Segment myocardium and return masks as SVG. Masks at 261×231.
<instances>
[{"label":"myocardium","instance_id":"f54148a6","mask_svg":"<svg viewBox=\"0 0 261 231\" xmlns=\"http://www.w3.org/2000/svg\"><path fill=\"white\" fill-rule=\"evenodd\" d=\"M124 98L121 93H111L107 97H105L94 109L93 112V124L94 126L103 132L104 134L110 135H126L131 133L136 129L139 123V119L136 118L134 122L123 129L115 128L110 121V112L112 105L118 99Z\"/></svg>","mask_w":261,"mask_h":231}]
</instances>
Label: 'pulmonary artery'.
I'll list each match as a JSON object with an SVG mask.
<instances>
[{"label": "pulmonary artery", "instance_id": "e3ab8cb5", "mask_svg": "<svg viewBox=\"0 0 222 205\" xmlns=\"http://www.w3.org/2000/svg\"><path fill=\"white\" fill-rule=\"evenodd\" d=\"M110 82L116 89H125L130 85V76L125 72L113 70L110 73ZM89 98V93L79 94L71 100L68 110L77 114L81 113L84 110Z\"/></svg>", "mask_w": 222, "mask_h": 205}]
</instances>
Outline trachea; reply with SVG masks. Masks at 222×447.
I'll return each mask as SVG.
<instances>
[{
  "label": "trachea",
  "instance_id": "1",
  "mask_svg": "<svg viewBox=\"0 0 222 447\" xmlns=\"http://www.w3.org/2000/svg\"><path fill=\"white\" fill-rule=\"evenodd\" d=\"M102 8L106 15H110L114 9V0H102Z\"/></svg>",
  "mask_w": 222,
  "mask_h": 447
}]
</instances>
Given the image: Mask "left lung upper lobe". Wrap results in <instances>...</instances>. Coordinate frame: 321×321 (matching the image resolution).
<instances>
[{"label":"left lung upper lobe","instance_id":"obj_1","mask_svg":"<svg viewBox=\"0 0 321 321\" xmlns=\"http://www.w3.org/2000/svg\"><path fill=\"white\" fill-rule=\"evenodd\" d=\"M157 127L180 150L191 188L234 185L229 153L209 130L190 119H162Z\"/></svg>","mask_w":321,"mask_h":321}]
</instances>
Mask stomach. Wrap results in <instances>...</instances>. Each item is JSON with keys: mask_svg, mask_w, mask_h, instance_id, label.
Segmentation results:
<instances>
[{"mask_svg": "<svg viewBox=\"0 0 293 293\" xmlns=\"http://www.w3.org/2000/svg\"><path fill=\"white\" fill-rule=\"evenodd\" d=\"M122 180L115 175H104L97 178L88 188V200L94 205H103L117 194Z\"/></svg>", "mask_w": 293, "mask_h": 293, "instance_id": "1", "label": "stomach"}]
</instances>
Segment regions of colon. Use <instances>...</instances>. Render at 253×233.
--------------------------------
*Activity*
Reproduce the entire listing word for word.

*Result*
Segment myocardium and return masks as SVG. Masks at 261×231.
<instances>
[{"label":"myocardium","instance_id":"f54148a6","mask_svg":"<svg viewBox=\"0 0 261 231\" xmlns=\"http://www.w3.org/2000/svg\"><path fill=\"white\" fill-rule=\"evenodd\" d=\"M124 98L121 93H111L107 97H105L94 109L93 112V124L94 126L103 132L104 134L110 135H126L131 133L136 129L139 123V119L136 118L134 122L123 129L115 128L110 121V112L112 105L118 99Z\"/></svg>","mask_w":261,"mask_h":231}]
</instances>
Label: 'pulmonary artery'.
I'll list each match as a JSON object with an SVG mask.
<instances>
[{"label": "pulmonary artery", "instance_id": "e3ab8cb5", "mask_svg": "<svg viewBox=\"0 0 222 205\" xmlns=\"http://www.w3.org/2000/svg\"><path fill=\"white\" fill-rule=\"evenodd\" d=\"M110 82L116 89H125L130 85V76L125 72L113 70L110 73ZM89 98V93L79 94L71 100L68 110L77 114L81 113L84 110Z\"/></svg>", "mask_w": 222, "mask_h": 205}]
</instances>
Outline trachea; reply with SVG masks. Masks at 222×447.
I'll return each mask as SVG.
<instances>
[{
  "label": "trachea",
  "instance_id": "1",
  "mask_svg": "<svg viewBox=\"0 0 222 447\" xmlns=\"http://www.w3.org/2000/svg\"><path fill=\"white\" fill-rule=\"evenodd\" d=\"M102 8L106 15H110L114 9V0H102Z\"/></svg>",
  "mask_w": 222,
  "mask_h": 447
}]
</instances>
Given the image: Mask "left lung upper lobe". Wrap results in <instances>...</instances>. Coordinate frame: 321×321 (matching the image resolution).
<instances>
[{"label":"left lung upper lobe","instance_id":"obj_1","mask_svg":"<svg viewBox=\"0 0 321 321\" xmlns=\"http://www.w3.org/2000/svg\"><path fill=\"white\" fill-rule=\"evenodd\" d=\"M157 127L180 150L191 188L234 185L229 153L209 130L190 119H162Z\"/></svg>","mask_w":321,"mask_h":321}]
</instances>
Mask stomach. Wrap results in <instances>...</instances>. Each item is JSON with keys: mask_svg, mask_w, mask_h, instance_id, label.
Segmentation results:
<instances>
[{"mask_svg": "<svg viewBox=\"0 0 293 293\" xmlns=\"http://www.w3.org/2000/svg\"><path fill=\"white\" fill-rule=\"evenodd\" d=\"M122 180L115 175H104L97 178L88 188V200L94 205H103L117 194Z\"/></svg>", "mask_w": 293, "mask_h": 293, "instance_id": "1", "label": "stomach"}]
</instances>
Segment regions of colon. Use <instances>...</instances>. Render at 253×233.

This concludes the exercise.